From the line that contains "augustus 2024" through the line that contains "Categorieën", output every line of the listing below exactly and leave out all the rest.

Dataset content START

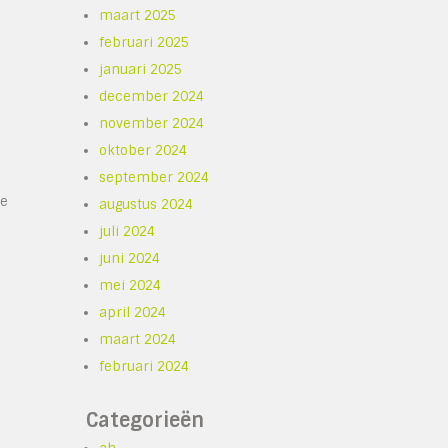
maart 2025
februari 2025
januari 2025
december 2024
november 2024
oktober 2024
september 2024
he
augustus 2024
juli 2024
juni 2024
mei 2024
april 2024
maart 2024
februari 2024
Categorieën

Dataset content END
Dataset content START

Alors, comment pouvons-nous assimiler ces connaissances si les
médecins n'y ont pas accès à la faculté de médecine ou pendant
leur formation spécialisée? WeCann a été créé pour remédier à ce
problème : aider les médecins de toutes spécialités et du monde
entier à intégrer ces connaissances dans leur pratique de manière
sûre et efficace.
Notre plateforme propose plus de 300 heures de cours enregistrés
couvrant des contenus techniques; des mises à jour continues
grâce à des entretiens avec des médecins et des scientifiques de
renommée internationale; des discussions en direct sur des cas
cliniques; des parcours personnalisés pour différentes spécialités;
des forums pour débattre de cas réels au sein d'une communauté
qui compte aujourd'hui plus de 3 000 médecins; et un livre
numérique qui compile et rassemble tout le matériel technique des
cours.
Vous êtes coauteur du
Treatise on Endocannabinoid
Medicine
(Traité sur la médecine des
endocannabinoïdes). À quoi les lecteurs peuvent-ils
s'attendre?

Dataset content END

◆ Answer to this exercise:
augustus 2024
juli 2024
juni 2024
mei 2024
april 2024
maart 2024
februari 2024
Categorieën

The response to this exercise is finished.